New Humber College program to prepare learners for advanced manufacturing jobs
January 24, 2022
By Bridget Yard, Humber College/Manufacturing AUTOMATION
Humber College is introducing a micro-credentials course, funded by the Ontario government, that will equip workers with the advanced manufacturing skills required to get hired in the industry quickly and grow.
A new, provincially funded micro-credentials course at Humber will equip workers with the advanced manufacturing skills necessary to get hired and progress in the industry – quickly. The funding provided by the Ontario government enables learners to apply for OSAP.
The RapidSkills, Advanced Manufacturing Micro-credentials program is for people who are unemployed, underemployed or those who have prior credentials and need their skills officially recognized, like new Canadians.
Those interested in this upskilling program will have the flexibility to study on their own time.
The stackable micro-credentials include:
- Technical skills
- Mechatronics control systems
- Electro pneumatics and hydraulics
- Electric motors, actuators and drives
- Program Logic Controllers (PLCs)
- Lean manufacturing and quality control systems
- Advanced Manufacturing Project
- Essential skills (i.e., resilience, communication and critical thinking)

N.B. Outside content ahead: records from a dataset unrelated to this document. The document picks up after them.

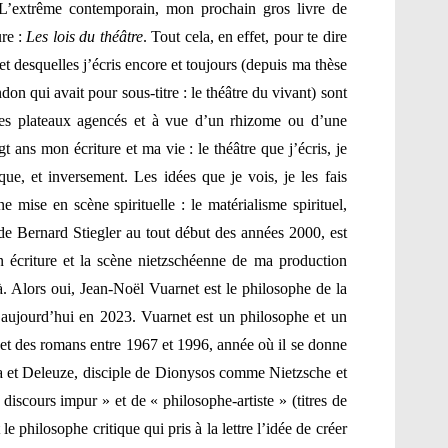
 L’extrême contemporain, mon prochain gros livre de
ure :
Les lois du théâtre
. Tout cela, en effet, pour te dire
jet desquelles j’écris encore et toujours (depuis ma thèse
on qui avait pour sous-titre : le théâtre du vivant) sont
es plateaux agencés et à vue d’un rhizome ou d’une
t ans mon écriture et ma vie : le théâtre que j’écris, je
ue, et inversement. Les idées que je vois, je les fais
mise en scène spirituelle : le matérialisme spirituel,
e Bernard Stiegler au tout début des années 2000, est
 écriture et la scène nietzschéenne de ma production
 là. Alors oui, Jean-Noël Vuarnet est le philosophe de la
i aujourd’hui en 2023. Vuarnet est un philosophe et un
s et des romans entre 1967 et 1996, année où il se donne
da et Deleuze, disciple de Dionysos comme Nietzsche et
« discours impur » et de « philosophe-artiste » (titres de
 le philosophe critique qui pris à la lettre l’idée de créer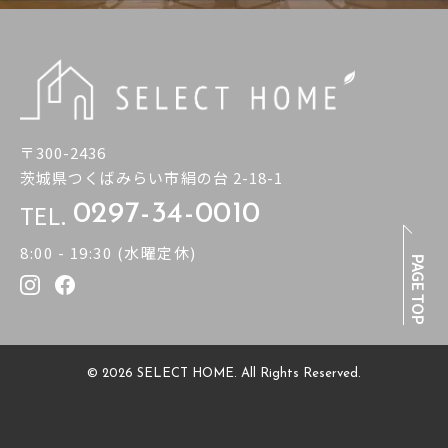
〒300-2436
茨城県つくばみらい市絹の台 2-18-1
TEL.
0297-34-0010
8:00 - 19:30 (水曜定休)
PAGE TOP
© 2026 SELECT HOME. All Rights Reserved.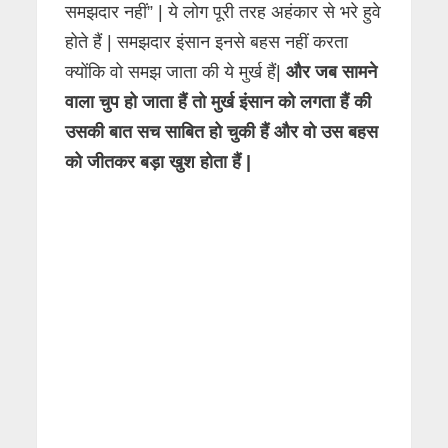
समझदार नहीं” | ये लोग पूरी तरह अहंकार से भरे हुवे
होते हैं | समझदार इंसान इनसे बहस नहीं करता
क्योंकि वो समझ जाता की ये मुर्ख हैं|
और जब सामने
वाला चुप हो जाता हैं तो मुर्ख इंसान को लगता हैं की
उसकी बात सच साबित हो चुकी हैं और वो उस बहस
को जीतकर बड़ा खुश होता हैं |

Learners have two weeks to work through the theoretical portion of each micro-credential on their own. After completing the online learning, they attend a lab at Humber’s North campus for a practical exercise where they demonstrate the skills they’ve learned in a hands-on environment.
“If you’re super keen to get all the theory done fast in a week, then that following Saturday and Sunday you can go and do the lab component. If it takes you two weeks, you can do it the next weekend,” said Dave Smiderle, associate dean of Continuous Professional Learning & Project Management Ontario Graduate Certificate and the Supply Chain Management cluster.
Learners will complete hands-on, practical tasks to prepare them for roles like machine operators, maintenance staff and manufacturing technicians or technologists.
By the end of the 19-week program, learners will complete a project as a group, using industry-standard simulation software to present their advanced manufacturing solution.
The micro-credentials program caters to the industry’s needs. Many employers have even approached the college to train their new employees. Several others look at hiring learners who have been through the program.
The in-person labs will be held at Humber’s North Campus, allowing learners to use state-of-the-art advanced manufacturing equipment.
At the end of the program, students will attend an employment and networking event with industry professionals and employers looking for candidates with their newly honed skills.
Several groups collaborated to create the micro-credential program, including experienced industrial trainers, college professors and recent graduates.
“We try to be inclusive and get the best of the best. All these people help develop the course materials in a project-based learning program,” said Hamid Karbasi, president and CEO of Neatco Engineering Services Inc.
Karbasi and his colleagues worked with programmers from Continuous Professional Learning at Humber to develop the highly interactive online modules.
“We paid great attention to developing materials that are understandable, easy to read and yet very practical. We tried to make it intuitive so they can relate it to examples they find in their daily life.”
The first cohort of the Advanced Manufacturing Micro-Credentials program starts in February.